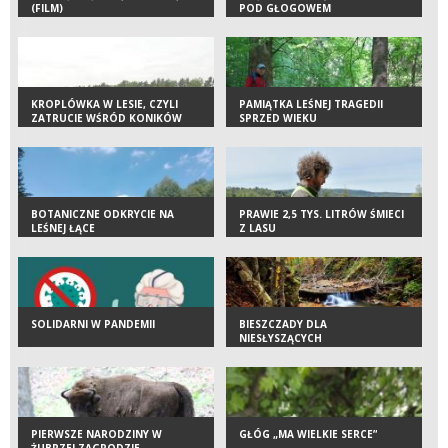
(FILM)
POD GŁOGOWEM
KROPLÓWKA W LESIE, CZYLI
PAMIĄTKA LEŚNEJ TRAGEDII
ZATRUCIE WŚRÓD KONIKÓW
SPRZED WIEKU
POLSKICH
BOTANICZNE ODKRYCIE NA
PRAWIE 2,5 TYS. LITRÓW ŚMIECI
LEŚNEJ ŁĄCE
Z LASU
SOLIDARNI W PANDEMII
BIESZCZADY DLA
NIESŁYSZĄCYCH
PIERWSZE NARODZINY W
GŁÓG „MA WIELKIE SERCE”
ŻUBRZEJ ZAGRODZIE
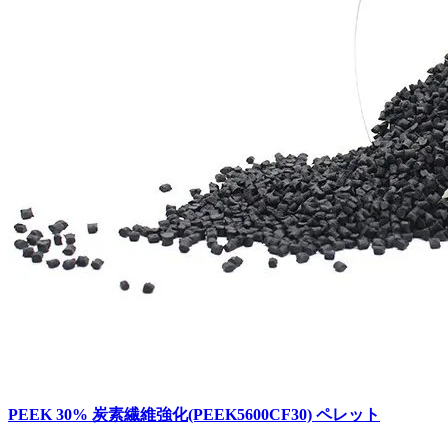
PEEK 30% 炭素繊維強化(PEEK5600CF30) ペレット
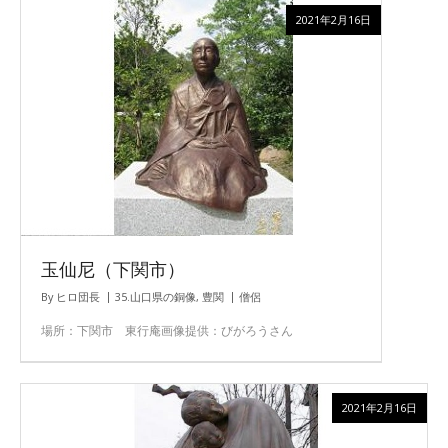
2021年2月16日
玉仙尼（下関市）
By
ヒロ団長
35.山口県の銅像
,
豊関
僧侶
場所：下関市 東行庵画像提供：びがろうさん
2021年2月16日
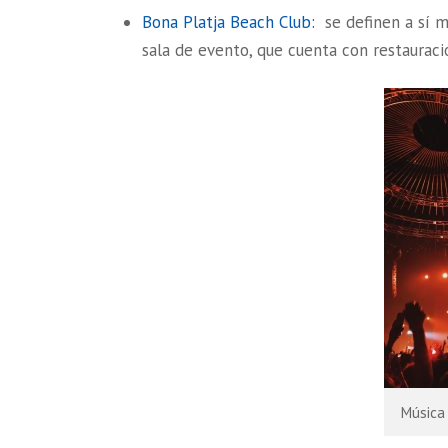
Bona Platja Beach Club:
se definen a sí m
sala de evento, que cuenta con restauració
Música 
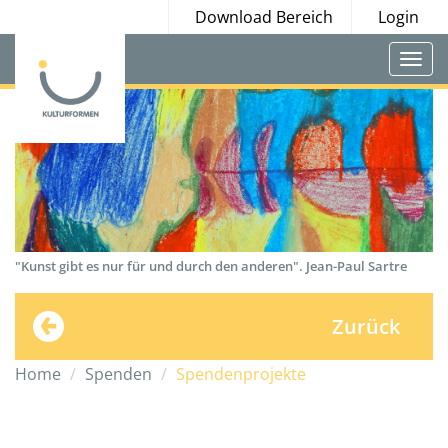
Download Bereich
Login
Togg
navi
"Kunst gibt es nur für und durch den anderen". Jean-Paul Sartre
Zurück
Home
Spenden
Spendenprojekte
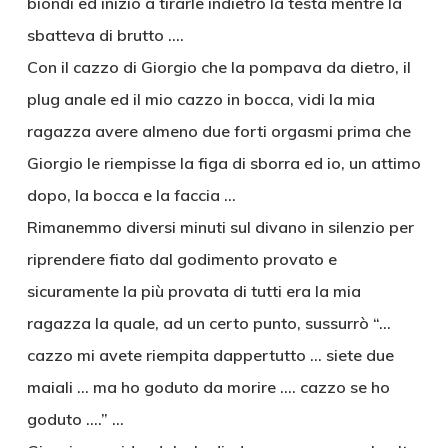
biondi ed iniziò a tirarle indietro la testa mentre la
sbatteva di brutto ….
Con il cazzo di Giorgio che la pompava da dietro, il
plug anale ed il mio cazzo in bocca, vidi la mia
ragazza avere almeno due forti orgasmi prima che
Giorgio le riempisse la figa di sborra ed io, un attimo
dopo, la bocca e la faccia …
Rimanemmo diversi minuti sul divano in silenzio per
riprendere fiato dal godimento provato e
sicuramente la più provata di tutti era la mia
ragazza la quale, ad un certo punto, sussurrò “…
cazzo mi avete riempita dappertutto … siete due
maiali … ma ho goduto da morire …. cazzo se ho
goduto ….” …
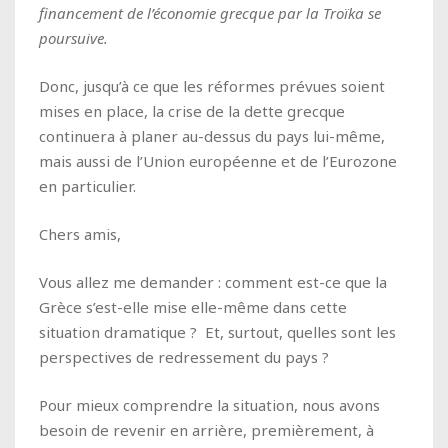
financement de l’économie grecque par la Troïka se
poursuive.
Donc, jusqu’à ce que les réformes prévues soient
mises en place, la crise de la dette grecque
continuera à planer au-dessus du pays lui-même,
mais aussi de l’Union européenne et de l’Eurozone
en particulier.
Chers amis,
Vous allez me demander : comment est-ce que la
Grèce s’est-elle mise elle-même dans cette
situation dramatique ? Et, surtout, quelles sont les
perspectives de redressement du pays ?
Pour mieux comprendre la situation, nous avons
besoin de revenir en arrière, premièrement, à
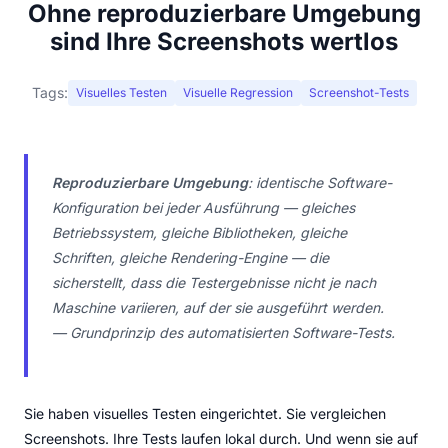
Ohne reproduzierbare Umgebung
sind Ihre Screenshots wertlos
Tags:
Visuelles Testen
Visuelle Regression
Screenshot-Tests
Reproduzierbare Umgebung
: identische Software-
Konfiguration bei jeder Ausführung — gleiches
Betriebssystem, gleiche Bibliotheken, gleiche
Schriften, gleiche Rendering-Engine — die
sicherstellt, dass die Testergebnisse nicht je nach
Maschine variieren, auf der sie ausgeführt werden.
— Grundprinzip des automatisierten Software-Tests.
Sie haben visuelles Testen eingerichtet. Sie vergleichen
Screenshots. Ihre Tests laufen lokal durch. Und wenn sie auf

○ ○ ○ ○ ○

§ Exercise objective: Retype word for word everything in the listing above from the line that holds "ragazza avere almeno" down to the line that holds "ragazza la quale, ad". Keep both end lines and leave out the rest.

§ Response to this exercise:
ragazza avere almeno due forti orgasmi prima che
Giorgio le riempisse la figa di sborra ed io, un attimo
dopo, la bocca e la faccia …
Rimanemmo diversi minuti sul divano in silenzio per
riprendere fiato dal godimento provato e
sicuramente la più provata di tutti era la mia
ragazza la quale, ad un certo punto, sussurrò “…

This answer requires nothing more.